It seems that fasting helps reduce the body's insulin, the first hormone responsible for converting glucose into fat.
When we fast, we consume less glucose and our insulin stores drop. But the body wants to maintain a certain amount of blood glucose when needed. This is where glucagon comes in, a hormone that does exactly the opposite of insulin by converting fat into glucose!

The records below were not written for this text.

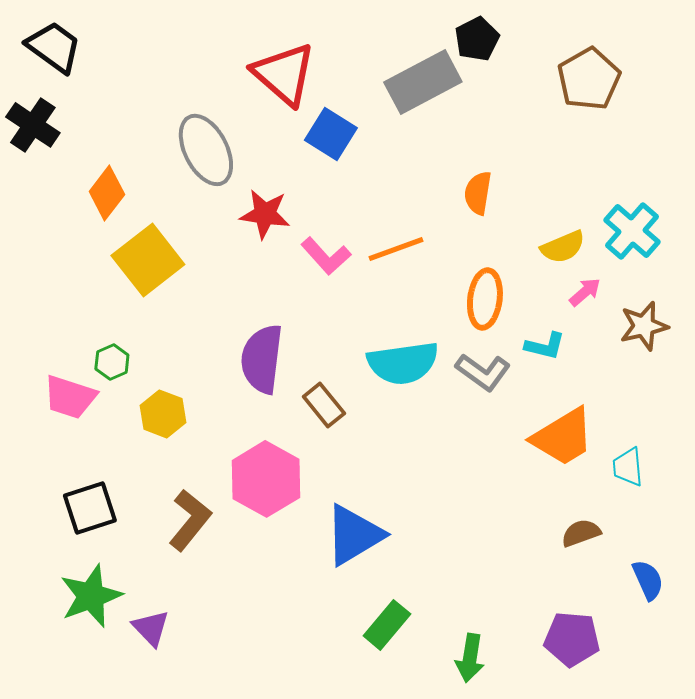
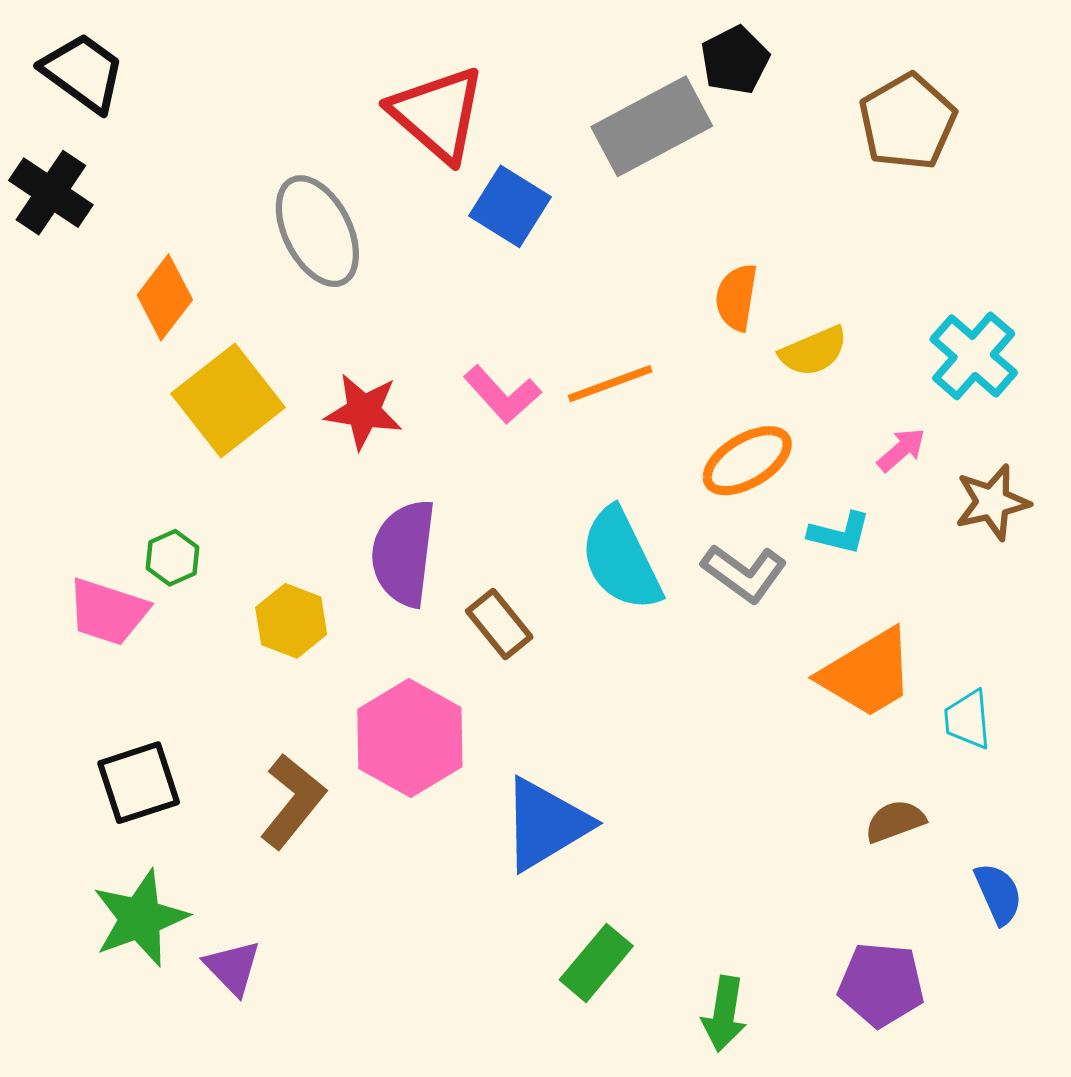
red star: (265, 214) -> (364, 411), moved
yellow semicircle: (563, 247) -> (813, 351), moved
orange ellipse: (485, 299) -> (747, 461), turned 52
cyan semicircle: (403, 363) -> (621, 559), turned 72
yellow hexagon: (163, 414) -> (291, 621), moved

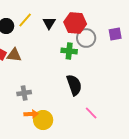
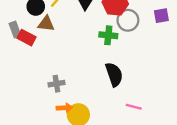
brown triangle: (14, 55) -> (46, 24), moved
pink line: (91, 113) -> (134, 107), turned -32

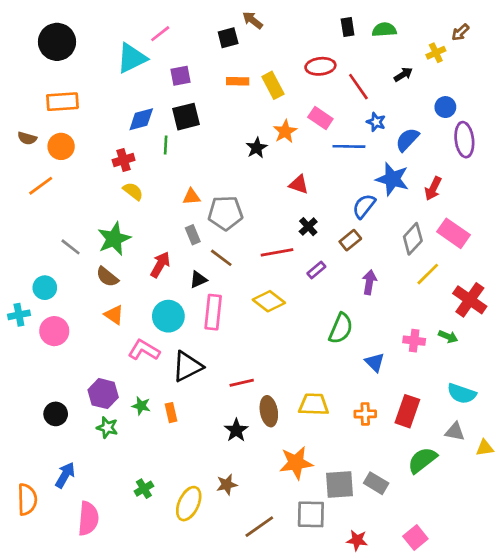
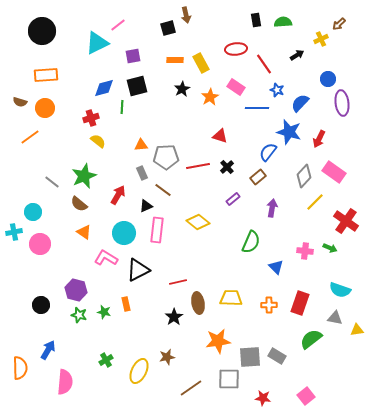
brown arrow: (253, 20) -> (186, 15), turned -140
black star: (257, 148) -> (182, 89), moved
red line: (277, 252) -> (198, 166), moved
green star: (141, 406) -> (104, 312), moved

Since fasting reduces insulin levels, the body adapts and becomes more resistant to insulin, theoretically reducing the risk of diabetes. Therefore, fasting would reduce insulin levels, increase glucagon levels and burn more fat!
So how do we do it?
HOW TO FAST: SOME EXAMPLES
Some studies have compared four different types of fasting, namely the 8-hour fast (typically a good night's sleep between meals), the 4-hour fast, the 8-hour fast, and the 24-hour fast. According to the results, it would seem that the most productive formats in terms of fat and body weight reduction are the 16 and 20 hour formats. These findings were conducted at KCal equal.
In modern working conditions where many people can't eat lunch (or eat a sandwich on the go in the subway between meetings), we see that it is possible to adopt diet strategies that incorporate the right number of calories and respect the 16h youth window.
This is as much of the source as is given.